Aujourd'hui je voudrais évoquer le philosophe allemand Jürgen Habermas, l'une des dernières grandes figures de la pensée européenne, qui a aujourd'hui 88 ans.
Les éditions Gallimard font paraître de lui une biographie et deux volumes de textes, c'est donc l'occasion de rendre hommage à ce philosophe mondialement connu, mais dont beaucoup d'intellectuels français ont pris l'habitude de se gausser. Parce que Habermas a élaboré une théorie de « l'agir communicationnel », parce qu’il essaie de penser la discussion libre, l'argumentation rationnelle, l'entente en vue d'un accord, bref le dialogue comme idéal démocratique et comme forme supérieure de l'action politique, beaucoup l'ont accusé d'être un doux rêveur, un gogo du consensus, bref un bisounours du concept. Voyez plutôt, Habermas aura réussi ce tour de force de réconcilier contre lui des sociologues comme Pierre Bourdieu et Alain Touraine, tous deux lui reprochant d'évacuer la dimension conflictuelle du monde social. Or à l'occasion de ces nouvelles parutions, nous sommes allés voir Habermas chez lui, à Starnberg, près de Munich, et l'homme que nous avons découvert est tout sauf un béni-oui-oui, c'est un philosophe aux prises avec les convulsions de l'histoire, un intellectuel dont la pensée est d'abord une « pensée contre ».
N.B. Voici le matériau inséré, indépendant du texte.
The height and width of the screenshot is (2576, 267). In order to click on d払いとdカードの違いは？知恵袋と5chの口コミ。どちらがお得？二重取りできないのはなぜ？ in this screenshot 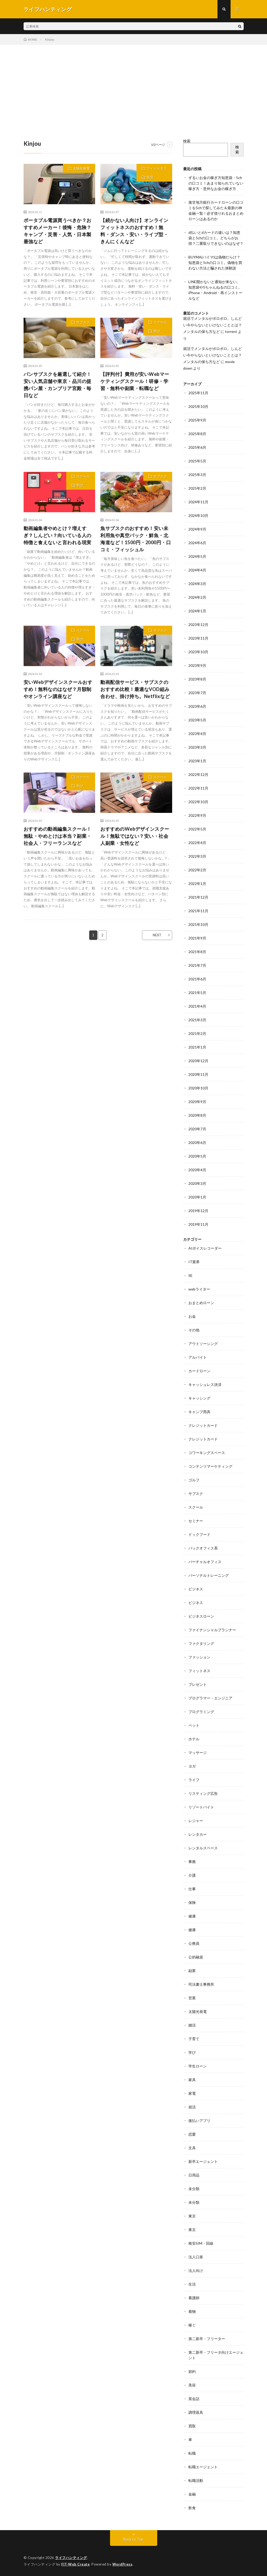 , I will do `click(215, 238)`. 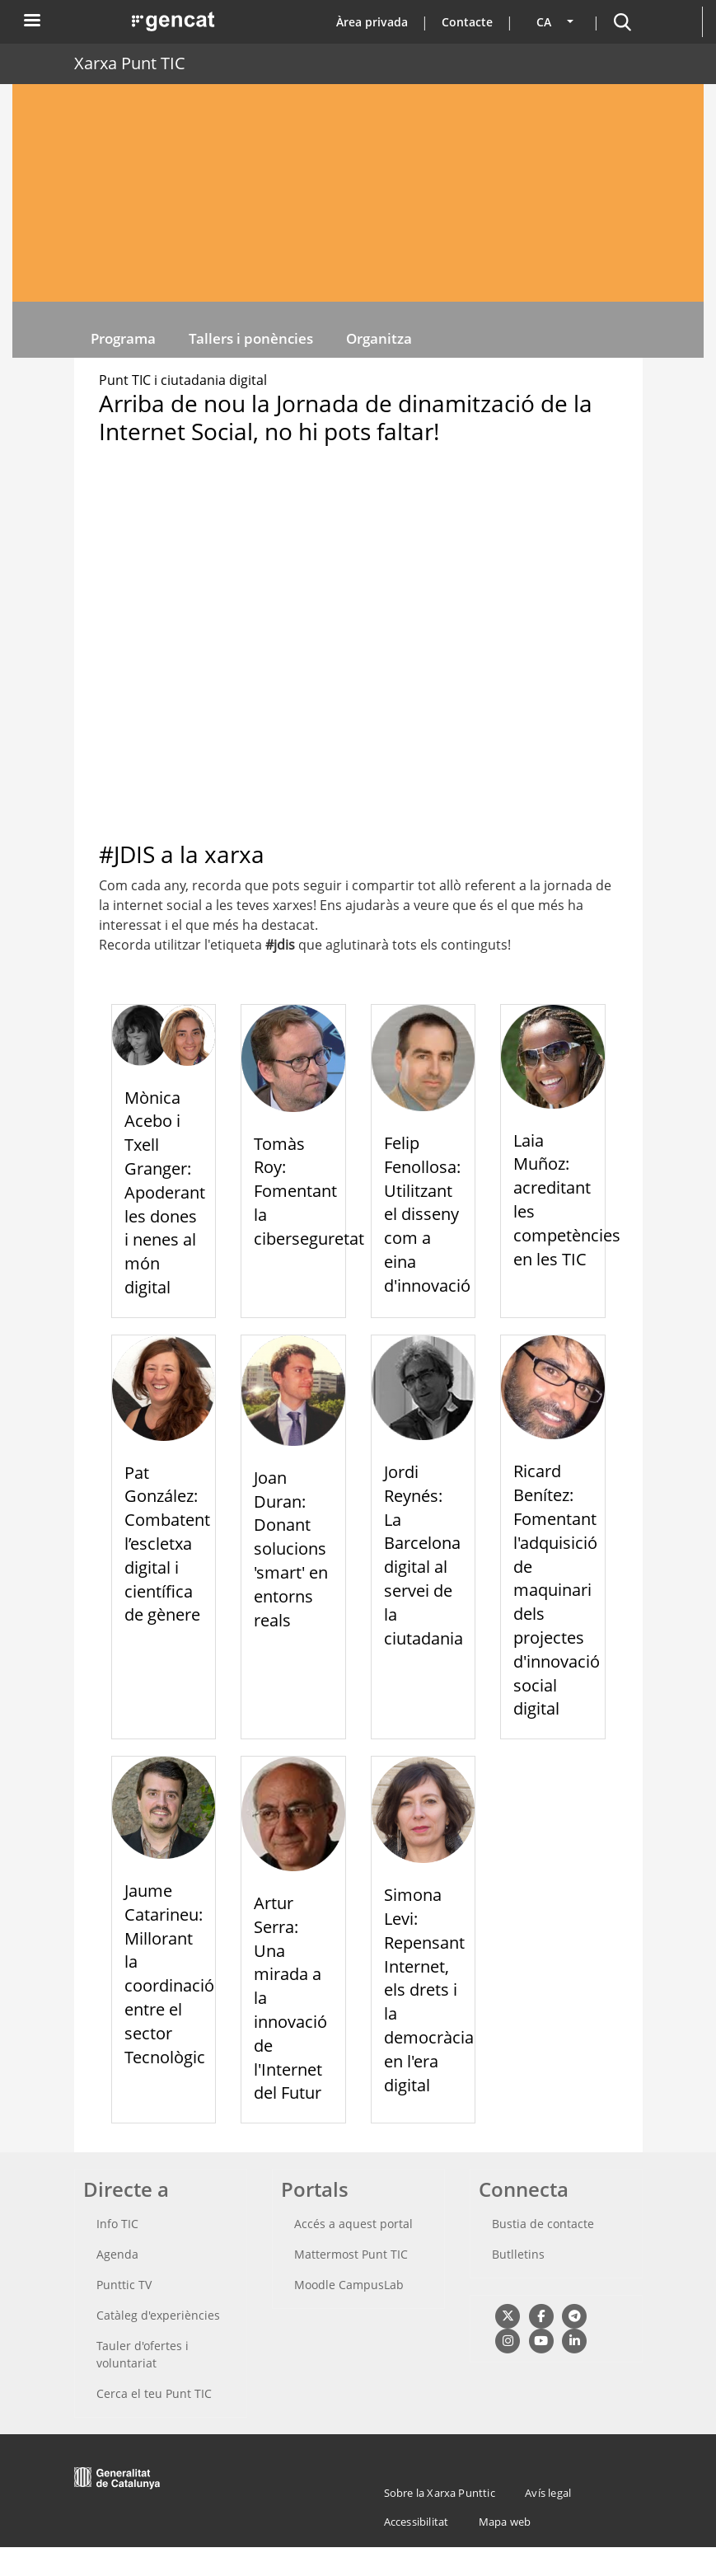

Contre le nazisme, d’abord, ce nazisme dans lequel Habermas a d’abord baigné, puisque son père avait adhéré au parti national-socialiste et que lui-même est passé par les Jeunesses hitlériennes. Contre l’Allemagne de l’après-guerre, ensuite, qui le dégoûtait d’autant plus que beaucoup de ses profs étaient d’anciens nazis sans remords_. « Nous devions vivre avec cette évidence que nous nous trouvions dans une université où d’anciens nazis donnaient des cours,_ raconte Habermas_. C’était ainsi, on ne pouvait rien faire contre »_. Or en réalité, vous l’aurez compris, il aura beaucoup fait, contre. Habermas n’a pas cessé de traquer le nazisme, ses concepts, son jargon, à même le texte, jusqu’au coeur de la philosophie. Indigné par l’aveuglement dont a longtemps bénéficié Heidegger, Habermas s’est cabré contre une certaine pensée française. Contre le culte du tragique et du crépusculaire, il a défendu les ressources de la pensée rationnelle, les droits de ce qu’il nomme une « raison faible, faillible, mais non défaitiste ». Sans pitié pour l’héritage du nazisme en philosophie, Habermas se montre aussi très critique à l’égard de sa propre tradition, la tradition critique, de gauche, issue de la fameuse école de Francfort. Contre le pessimisme de ses fondateurs, Adorno et Horkheimer, il a voulu reconstruire un savoir philosophique entièrement tendu vers l’idéal d’une émancipation à venir. Voilà, on ne comprend rien à la philosophie d’Habermas, à son désir de veiller sur une démocratie affaiblie, de relancer l’idéal européen face à la montée des populismes, on ne comprend rien à tout cela si on n’a pas en tête cette mémoire meurtrie, cette conscience toujours aux aguets, où s’enracine son écriture à la fois si rationnelle et si exaltée, cet élan bouleversant qu’on peut nommer, en reprenant une de ses formules, un « pathos de la vérité ».